_Records contained in a dataset_:
-*-

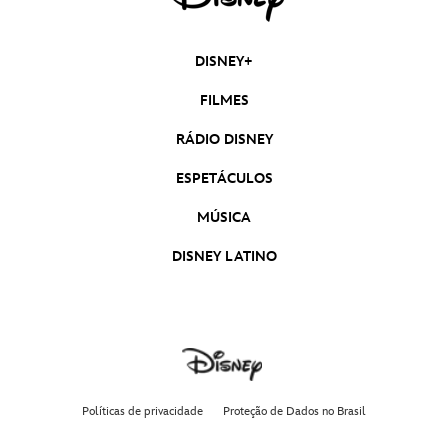
DISNEY+
FILMES
RÁDIO DISNEY
ESPETÁCULOS
MÚSICA
DISNEY LATINO
Políticas de privacidade
Proteção de Dados no Brasil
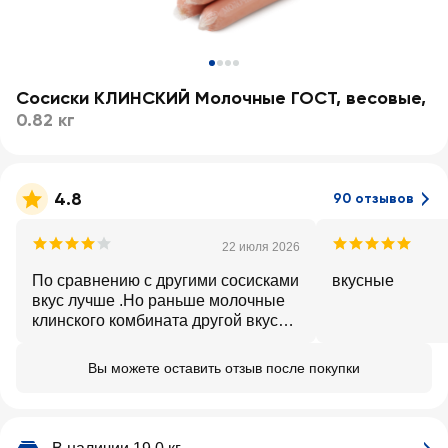
Сосиски КЛИНСКИЙ Молочные ГОСТ, весовые
,
0.82 кг
4.8
90 отзывов
22 июля 2026
По сравнению с другими сосисками
вкусные
вкус лучше .Но раньше молочные
клинского комбината другой вкус
имели, в них было мясо, а сегодня
не поймёшь что,
Вы можете оставить отзыв после покупки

-*-

With pictures excluded, the lines running from the one containing "RÁDIO DISNEY" through the last line of the records above are to be restated exactly and in full.

_Written reply_:
RÁDIO DISNEY
ESPETÁCULOS
MÚSICA
DISNEY LATINO
Políticas de privacidade
Proteção de Dados no Brasil
Сосиски КЛИНСКИЙ Молочные ГОСТ, весовые
,
0.82 кг
4.8
90 отзывов
22 июля 2026
По сравнению с другими сосисками
вкусные
вкус лучше .Но раньше молочные
клинского комбината другой вкус
имели, в них было мясо, а сегодня
не поймёшь что,
Вы можете оставить отзыв после покупки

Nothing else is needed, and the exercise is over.